Heres the latest I’m still looking for some subjects to make a video to go with it.
This was a really fun concept to work with. I first learned about this competition when I saw Mantis Evars’ (the founder of Indaba) Facebook post about working with Barry Manilow. I am currently working on a full length hip hop cross over album, commercial production for radio, writing and arranging for my band The Brewing Co. as well as handling my weekly walk in clients needs. I am so glad that Barry decided to put together such a comprehensive pack of stems to work from.
I’ve never really explained how this works for those who aren’t musicians or producers. If you have listened to the radio than you have experienced listing to a song and wishing it was just a little different. About 17 years ago I started experimenting with digital audio. Fruity loops and a couple of Roland drum machines did the trick for making house and electro disco stuff but at the time the tools were simply not ready to create the kind of music i really wanted to listen to. Electronic Music or EDM sounded pretty similar across the board without much variation. It was all great to dance to but you could walk into skills and become a dj and start playing parties by your 4th or 5th visit. I buddy of mine actually did it and went by the name “DJ Trainwreck” for a good 10 years. Can you believe that? So back to the topic at hand. When i download the stem pack ill import it into ProTools at the correct tempo (usually specified by the original artist).
Once the .wav audio files are imported into the main playlist and on the timeline usually I have to adjust the song start so that the tune plays back both at the correct tempo and that the grid lines up correctly to beats and bars. Simply dragging the song start marker (red diamond) with all the tracks in sample mode will get the trick done nicely. Next I have to create the tracks needed to start workin with the session. (1) Master Fader, (3) Aux Bus (to hold reverbs and FX), and a few instrument tracks are my usual starting point. Now I hear the song for the first time usually. Yup unity mix of the stems is usually the first time I hear the song. I really like to keep an open mind and not get locked into a specific style before i start composing.
Now everything is all set to be bent to my will. I can usually get away with about 20Bpm of tempo change without a song starting to sound really squirly. When I stretch or compress time more than that artifacts start to appear that are very difficult to disguise with effects and treatment. With this much room to slow down or speed up a song i can really put it into a whole new scope. I switch all the tracks into tick mode and turn on elastic audio for each track. now when i change the tempo on the tempo ruler the audio will be stretched or compressed to match the songs new tempo. I almost always play the track back without the drums, usually hiding and making that stem inactive and never looking back (not sure why stem packs almost always come with shitty drums).
Reason is my go to drum VST. I use it as a rewired plug in with PT as my host program. Dr Octo rex hosts both sample packs that i have purchased and sample packs i have created from sessions i have recorded in the past. If you drummed for me work for hire for anything, there’s a good chance that drum track is going to get recycled at some point in its life and reborn into a whole new track. The drums on this track are 8 loops from reasons default acoustic dub pack. Got to love it when stock drums aint bad. A little verb, eq and compression and i was pretty happy with the drums.

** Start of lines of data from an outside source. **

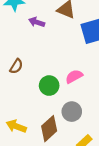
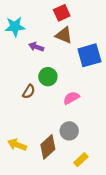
brown semicircle: (16, 66) -> (29, 92), moved
green circle: (49, 86) -> (48, 77), moved

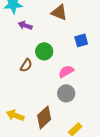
purple arrow: (36, 47) -> (25, 25), moved
blue square: (89, 55) -> (81, 40), moved, size x0.6
gray circle: (69, 131) -> (66, 93), moved

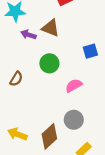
brown triangle: (59, 12) -> (51, 28), moved
brown semicircle: (26, 65) -> (16, 79), moved
gray circle: (66, 93) -> (74, 120), moved

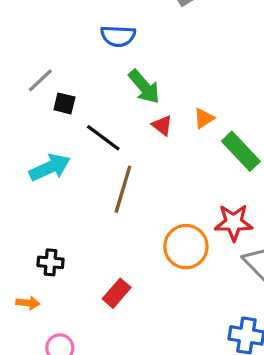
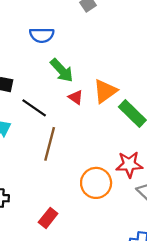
orange triangle: (204, 118) -> (105, 91), size x1.6

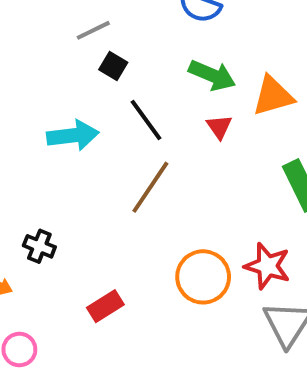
green arrow: (62, 70) -> (212, 75), turned -44
orange triangle: (105, 91) -> (273, 96), moved

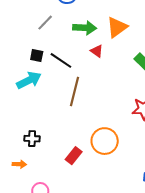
gray line: (93, 30) -> (45, 23), moved
black square: (113, 66) -> (37, 56), moved
orange circle: (203, 277) -> (105, 141), moved

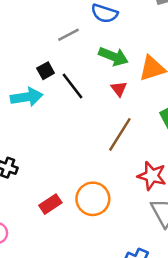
black square: (37, 56) -> (46, 71), turned 32
brown line: (75, 91) -> (120, 134), moved

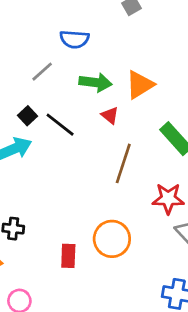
red rectangle: (50, 204) -> (68, 256), turned -40

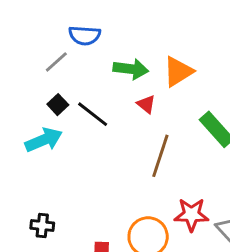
blue semicircle: (74, 39) -> (85, 35), moved
gray line: (42, 72) -> (56, 62), moved
red star: (168, 199) -> (191, 215), moved

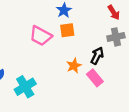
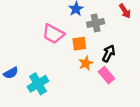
orange square: (67, 30) -> (79, 44), moved
gray cross: (116, 37) -> (96, 23), moved

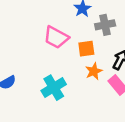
cyan cross: (38, 84) -> (54, 88), moved

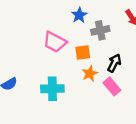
cyan cross: (54, 88) -> (52, 89), turned 30

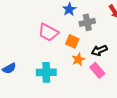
orange square: (83, 53) -> (72, 41), turned 32
black arrow: (114, 63) -> (99, 50), turned -140

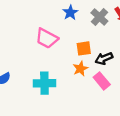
gray cross: (87, 22) -> (99, 17), moved, turned -35
orange square: (72, 41) -> (84, 48), moved, turned -32

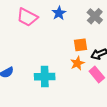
blue star: (70, 13) -> (59, 13), moved
pink trapezoid: (47, 38) -> (27, 17), moved

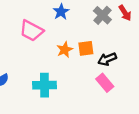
pink trapezoid: (27, 17) -> (31, 31), moved
orange star: (77, 63) -> (65, 50), moved

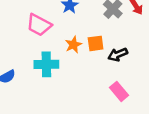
pink rectangle: (105, 83) -> (119, 91), moved
cyan cross: (44, 85) -> (46, 64), moved

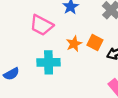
orange square: (96, 43) -> (95, 43), turned 35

After going threw what may seem like an infinite number of drum feels and deciding on one its time to check out the bass and the changes (in jazz speak changes are the chords that are either inferred or spelled out by the rhythm section in a song) In only one case have I ever kept the bass track to a remix I have been working on. Credit to Nesta Rey and her band for some great production on that one, but usually bass stems are about as useful as drum stems. They aren’t.
Trillian is my favorite bass VST. It has most of the classic sounds i grew up listening to while my dad was spinning records at KBLX in the 80’s and 90’s. My piano skills are limited so I do my best outlining an idea with the bass line. on two occasions i have needed help and my good friend and amazing musician Casey Cameron comes over and steers me back into the right direction. He is also responsible for most of the piano playing you will hear in my remix’s. The bass and drums will 99% of the time set the groove for the remix.

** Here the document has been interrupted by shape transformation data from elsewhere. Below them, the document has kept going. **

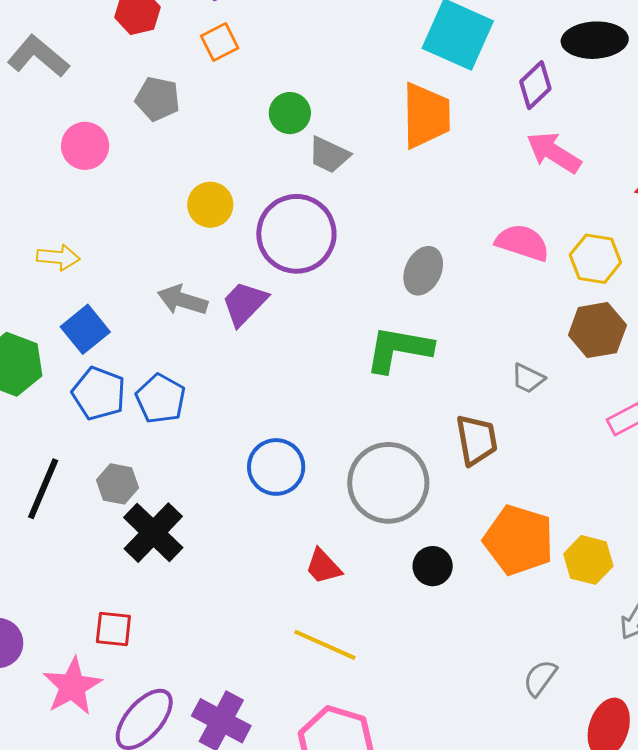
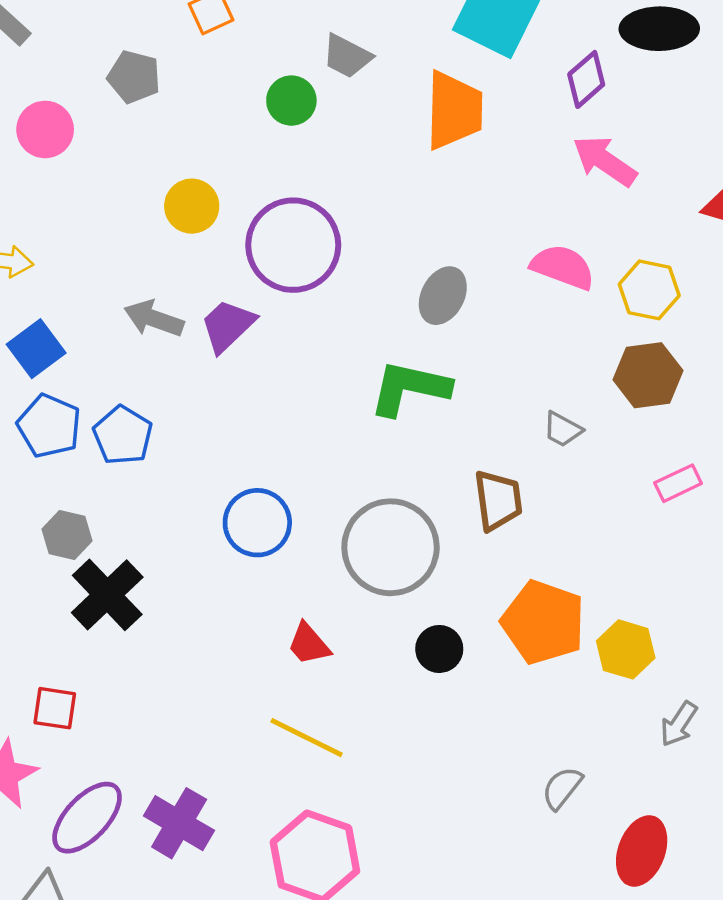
gray trapezoid: (329, 155) -> (347, 56), moved

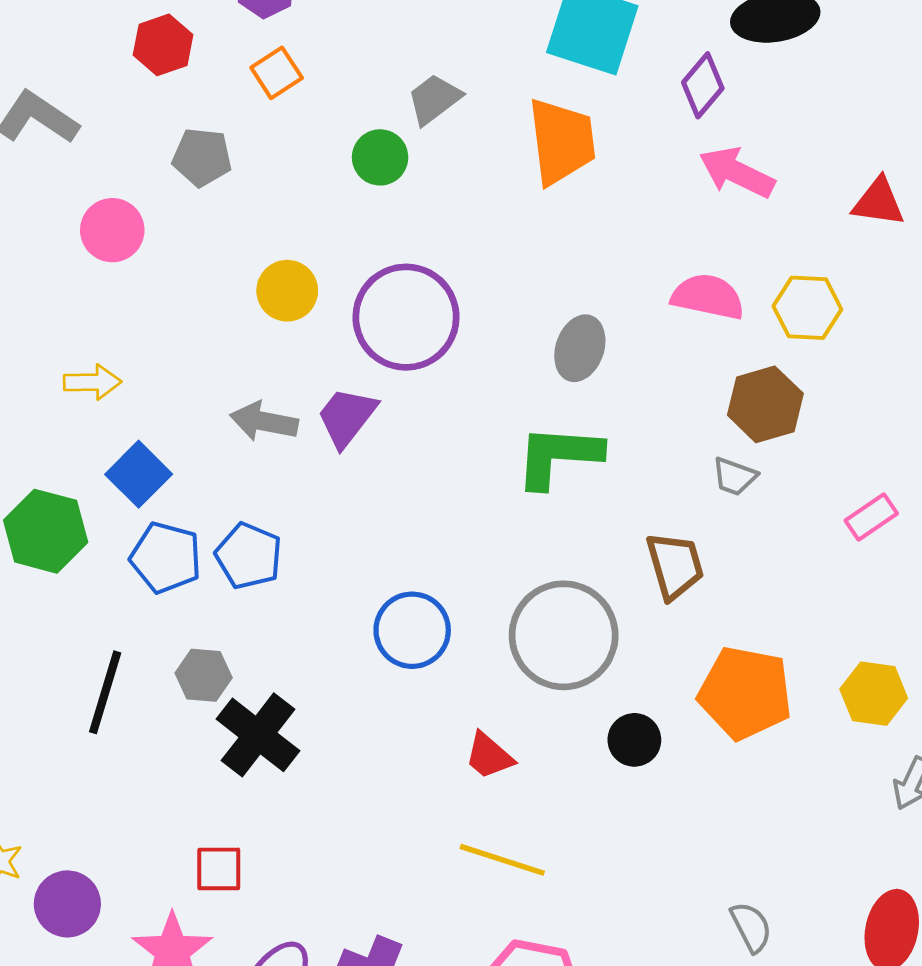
gray trapezoid: (347, 56) -> (434, 99), turned 124
brown hexagon: (648, 375) -> (765, 404), moved
yellow hexagon: (626, 649) -> (874, 694), moved
gray semicircle: (562, 788) -> (751, 927), moved, turned 123

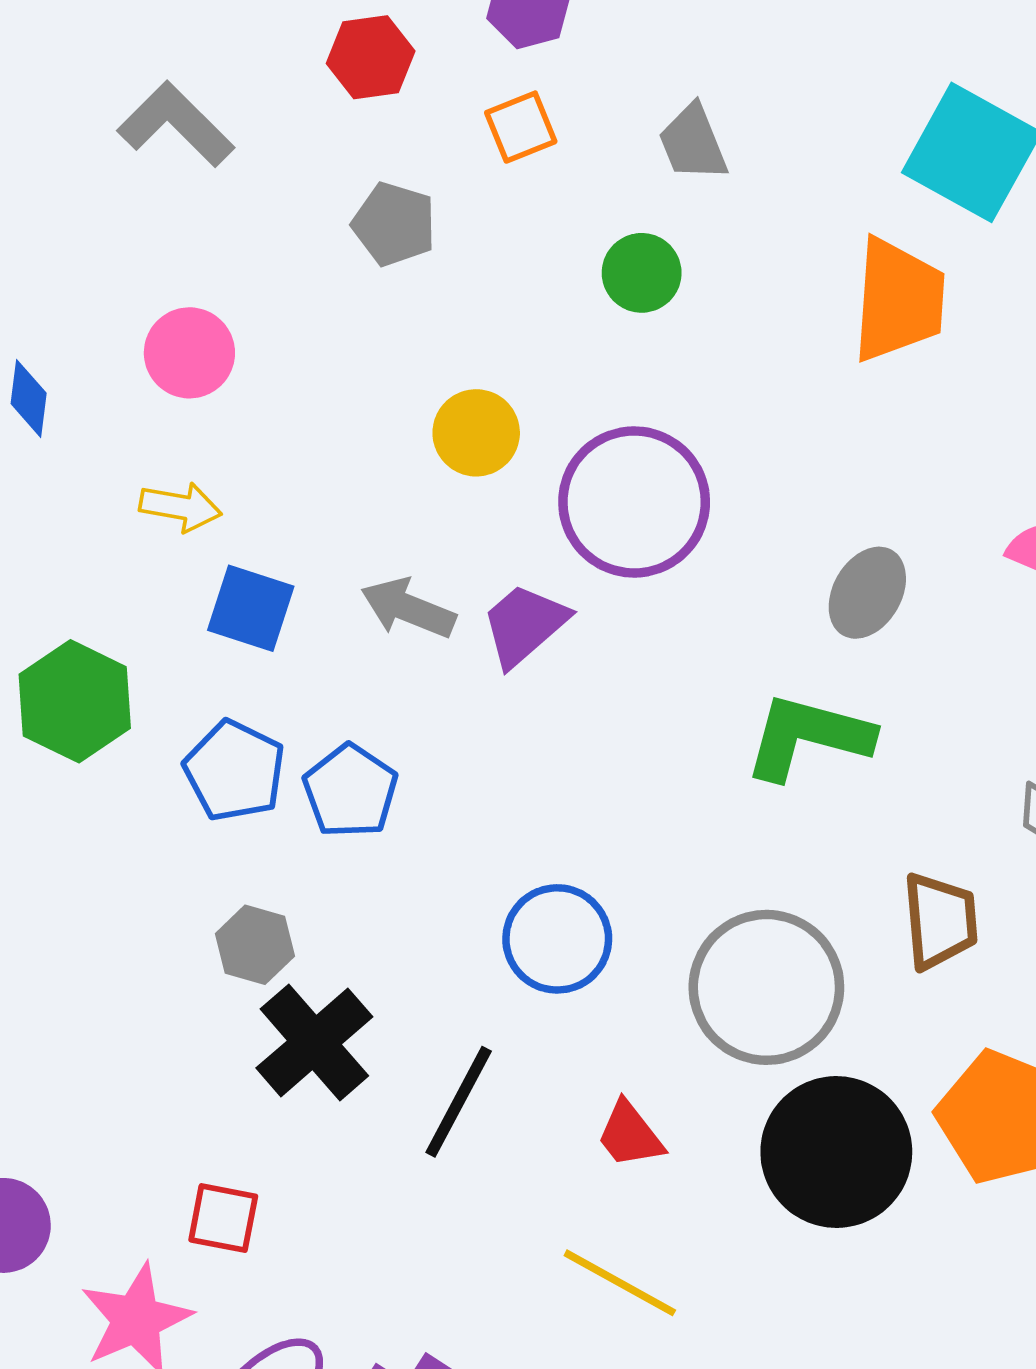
gray trapezoid: (434, 99) -> (693, 143), moved, turned -86
pink circle: (112, 230) -> (189, 353), moved
blue square: (139, 474) -> (251, 608), moved, turned -38
black line: (105, 692) -> (459, 1102), moved
black circle: (634, 740) -> (836, 1152), size x2.0

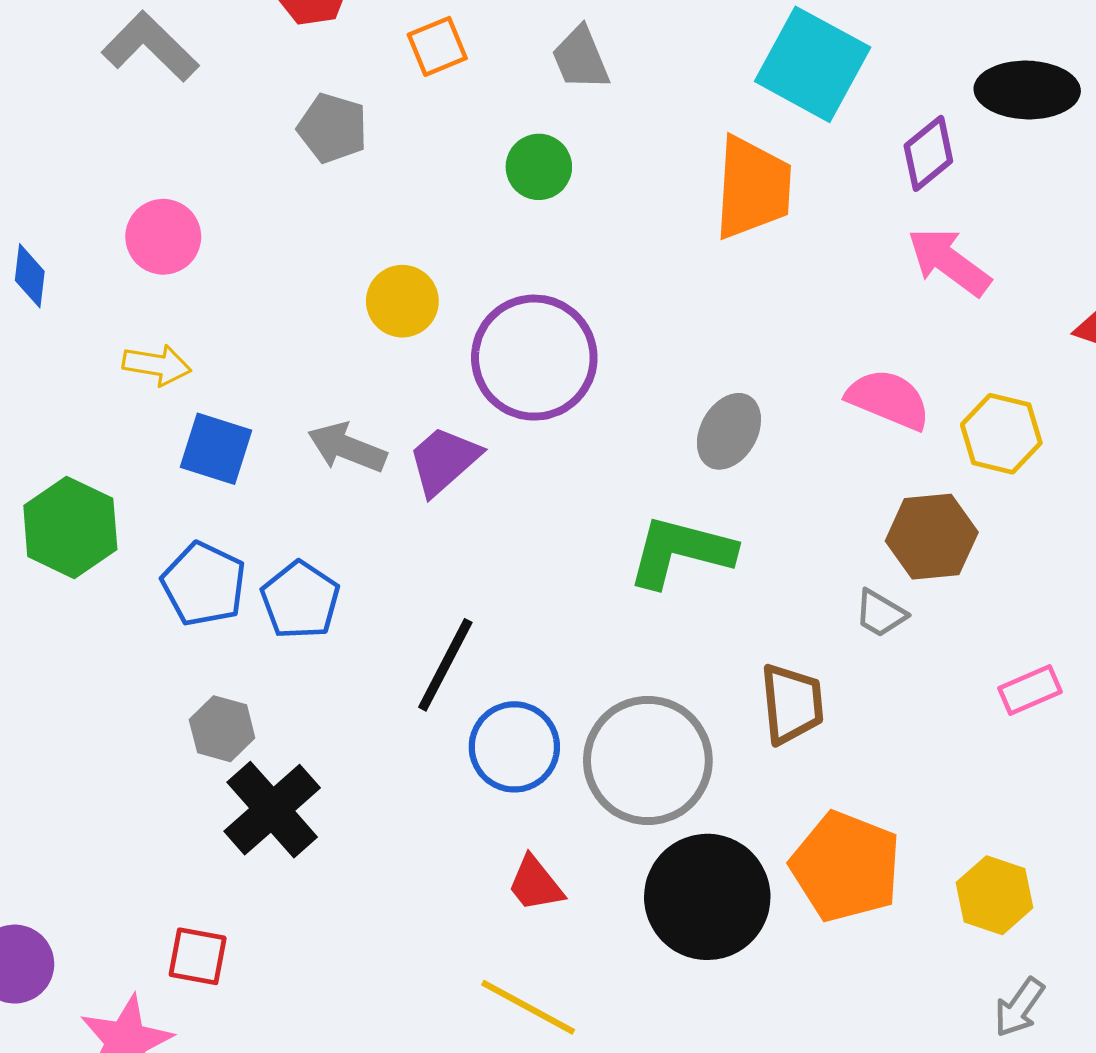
blue circle: (557, 939) -> (514, 747), moved
black line: (459, 1102) -> (445, 665), moved

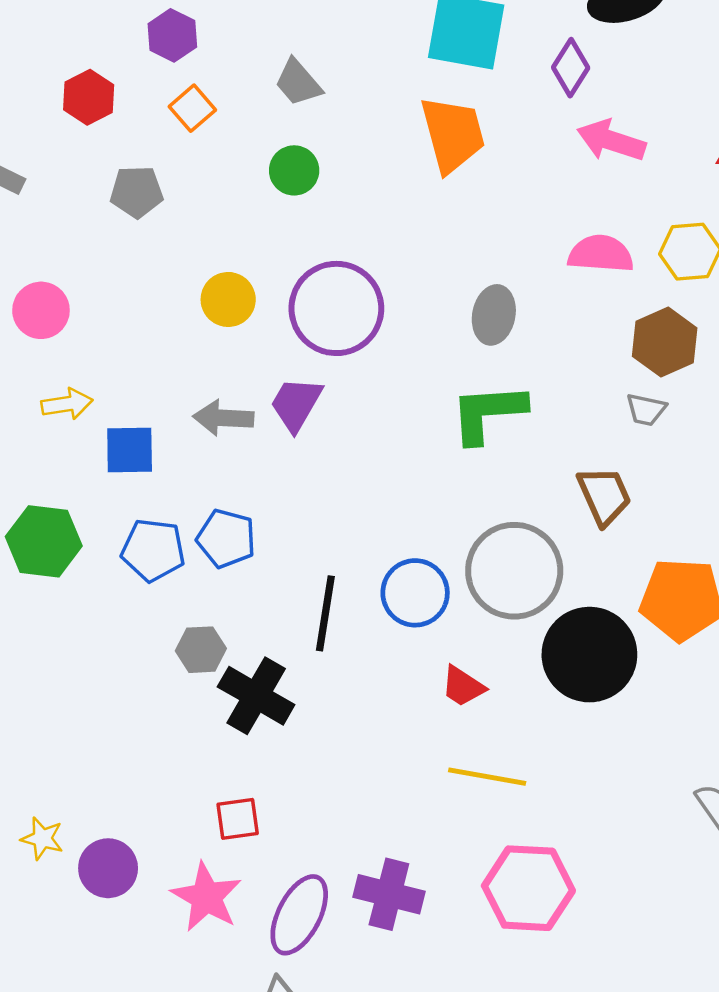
black line: (445, 665) -> (325, 613), moved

Once that groove is set all that is left is to fatten things up and edit the vocals/ melody so that the groove is maintained. This is the bit thats more art than science. I’m sure my neighbors hate it but its repetitive listening and simply cutting and pasting things from ware they are to ware my ears tell me they should be. Some times its by no more than 100 samples (at 48khz you do the math). Hand percussion will go a long way to add life to a rigid lifeless remix. I always try to play threw the whole song when recording hand instroment parts. The variations and imperfections are just more believable than a loop.
After all that i set a time limit for myself for mixing the track. Because these remix’s have never payed $$$ I have to be careful not to spend the project time that folks who are paying me $$$ on remix’s that don’t. That would just be in bad form.
I hope you enjoy the fruits of my labors.